S'il y a des paroissiens de base qui
n'acceptent un pasteur femme que
faute de mieux, c'est souvent faute d'expérience en en raison
de blocages qui peuvent être amenés à
évoluer sinon à céder. Pour un certain nombre de
femmes, c'est un encouragement, soit à entreprendre des
études de théologie, soit même à devenir
pasteur : « si elle
peut faire cela, pourquoi pas moi ? »
Mais ce n'est pas cela qui fait
qu'une théologienne féministe se sent très
proche des théologiens de la libération. C'est parce
que sa théologie l'entraîne à vivre une
solidarité active avec toutes les femmes et en particulier les
plus opprimées, ceci dans l'intérêt et pour le « mieux
vivre » de tous et de
toutes.
Cette référence à l'oppression ne doit pas nous
faire conclure trop hâtivement qu'il s'agit d'une
théologie sinon marxisante du moins à étiqueter « de
gauche ». Ce serait une
erreur, car qui dit théologie féministe de la
libération ne signifie pas théologie construite
à partir et sous la dépendance d'une appartenance
politique.
C'est bien plutôt une théologie qui se construit
à partir d'une expérience vécue en interaction
avec la Parole de Dieu. Les références à la
libération ou à l'oppression sont l'expression du fait
que les femmes ont vécu et font mémoire d'une histoire
qui est une histoire d'oppression et de marginalisation.
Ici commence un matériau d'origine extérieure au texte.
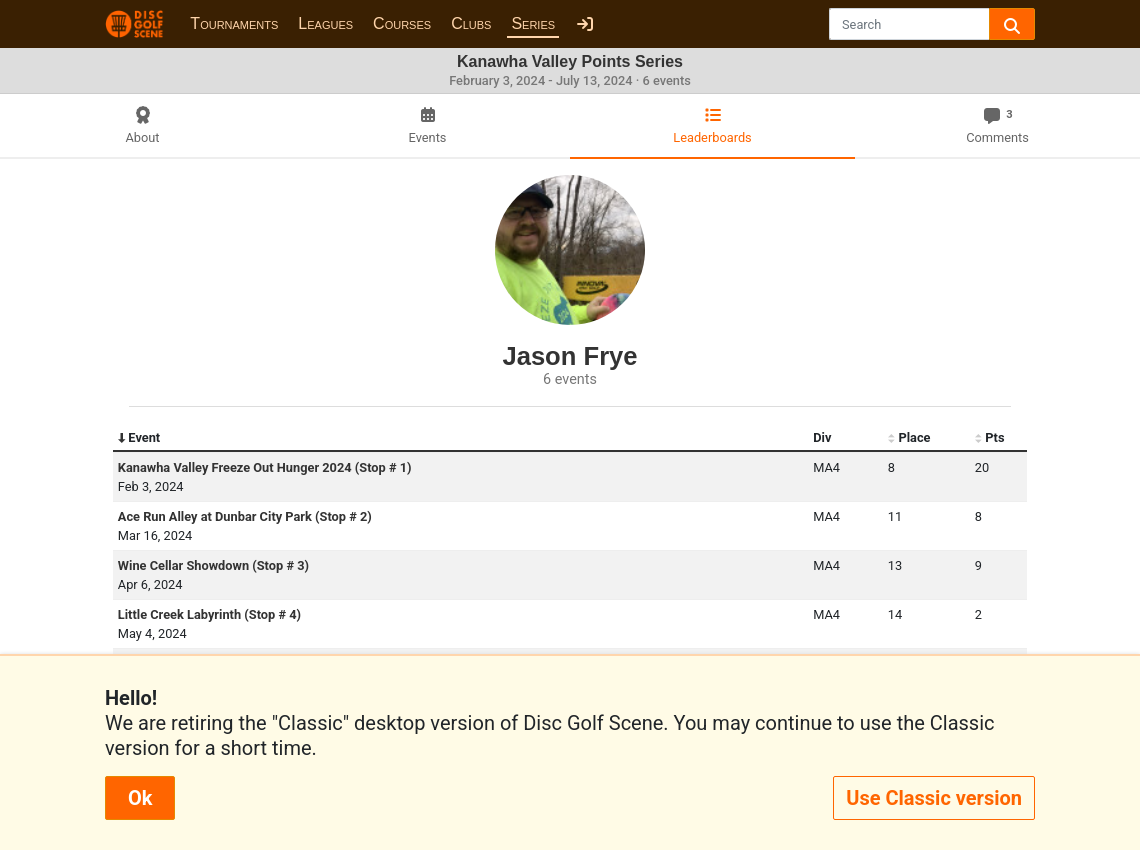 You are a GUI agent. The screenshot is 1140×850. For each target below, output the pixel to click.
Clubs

Que des femmes demeurent dominées actuellement encore, même en
France, et dans certaines Églises, est indéniable,
puisqu'elles ne peuvent devenir prêtres et que dans mainte
Église évangélique ou pentecôtiste, elles
ne peuvent en pratique et parfois pas en droit devenir pasteur.
Mais ce à quoi nous tenons, ce que nous voulons, ce n'est pas
défendre un intérêt catégoriel, celui de
la « catégorie
femmes », mais c'est faire
en sorte que le point de vue masculin ne soit pas
considéré comme normatif, comme la mesure-étalon
ni dans la société ni dans l'Église, ni en
théologie.
Lorsque la question de savoir
si les femmes pouvaient devenir
pasteurs a été débattue dans l'Église
Réformée de France, on se l'est posée d'un point
de vue masculin : les femmes pourront-elles remplir les
mêmes tâches que les hommes, ne sont-elles pas moins
fortes physiquement, moins disponibles etc.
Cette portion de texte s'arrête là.